Extracted page text data

<<<<

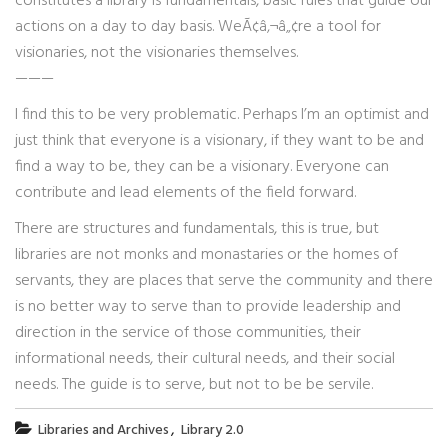
constitutes a library is fundamentals, basic rules that guide our
actions on a day to day basis. WeÃ¢â‚¬â„¢re a tool for
visionaries, not the visionaries themselves.
———
I find this to be very problematic. Perhaps I’m an optimist and
just think that everyone is a visionary, if they want to be and
find a way to be, they can be a visionary. Everyone can
contribute and lead elements of the field forward.
There are structures and fundamentals, this is true, but
libraries are not monks and monastaries or the homes of
servants, they are places that serve the community and there
is no better way to serve than to provide leadership and
direction in the service of those communities, their
informational needs, their cultural needs, and their social
needs. The guide is to serve, but not to be be servile.
,
Libraries and Archives
Library 2.0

>>>>

**What is expected:** Print nothing but the lines from the line with "There are structures" to the last line of the records above. Both of those lines count.

**Answer area:**
There are structures and fundamentals, this is true, but
libraries are not monks and monastaries or the homes of
servants, they are places that serve the community and there
is no better way to serve than to provide leadership and
direction in the service of those communities, their
informational needs, their cultural needs, and their social
needs. The guide is to serve, but not to be be servile.
,
Libraries and Archives
Library 2.0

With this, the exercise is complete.